Global Economics

Cracking Down on Ringtone Swindles


The EC says some Web sites trick customers seeking just a single ringtone into buying long-term subscriptions

The European Commission will on Thursday (17 July) announce that it will launch inquiries into ringtone websites across Europe, as a result of an initial investigation that found that many are tricking consumers into expensive subscriptions when they thought they were downloading a single ringtone for free.

It has checked some 500 websites offering mobile phone services such as ringtones and wallpapers—images to be displayed on-screen—in all EU states as well as Norway and Iceland, and has found that 80 percent of them need to be investigated further "for suspected breaches of EU consumer rules."

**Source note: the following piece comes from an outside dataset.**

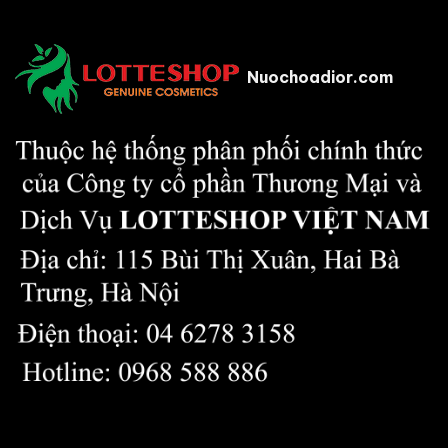
Nuochoadior.com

Some websites offered unclear price information, not including taxes. Others were "hiding key information in very small print", and did not provide required contact details.

Additionally, some portals lure customers into long-term contracts by offering "free" tunes; and many people thought they were buying a single ringtone, while they were in fact signing up to subscriptions, the commission found.

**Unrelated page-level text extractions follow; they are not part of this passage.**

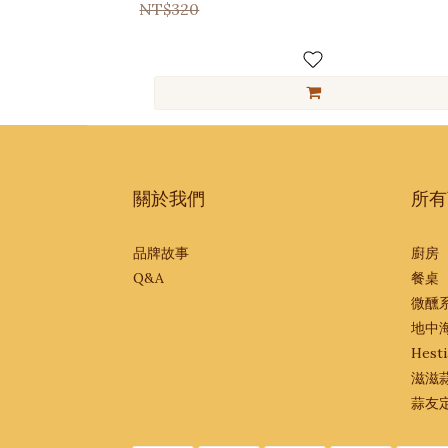
NT$320
關於我們
所有
品牌故事
廚房
Q&A
餐桌
微醺
地中
Hesti
滋滋
蒜友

"Far too many people are failing victim to costly surprises from mysterious charges, fees and ringtone subscriptions they learn about for the first time when they see their mobile phone bill."

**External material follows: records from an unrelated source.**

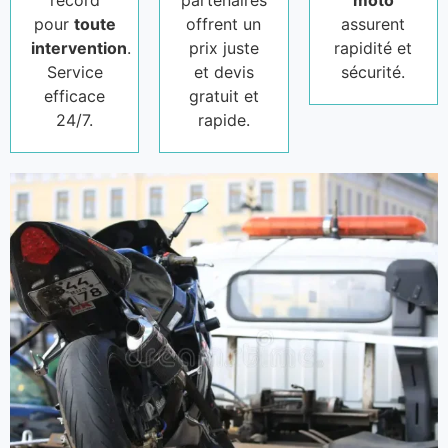
record
partenaires
moto
pour
toute
offrent un
assurent
intervention
.
prix juste
rapidité et
Service
et devis
sécurité.
efficace
gratuit et
24/7.
rapide.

"There will be a Europe-wide enforcement action to track down each of these traders," EU consumer commissioner Meglena Kuneva stated in announcing the investigation.

Children are the main "victims" of such websites. Some 50 percent of them were found to be targetting a young public, notably by using cartoon or well known TV characters.

"We need to get a clear message out, particularly to teenagers and children: Be on your guard! It's all about the small print!," commissioner Kuneva said.

The UK, the Czech Republic and Romania had the highest number of checked websites, while in 10 member states — Denmark, Spain, Cyprus, Latvia, Lithuania, Hungary, Malta, Portugal, Finland and Sweden — all checked websites will need further investigation.

The initial commission inquiry took place from the 2 to 6 June and, following its findings, national authorities are now to contact the companies responsible for the websites, asking them to correct the irregularities.

Those companies that fail to comply may face fines or be forced to close their websites.

The national authorities are to report back to the commission in the first half of 2009.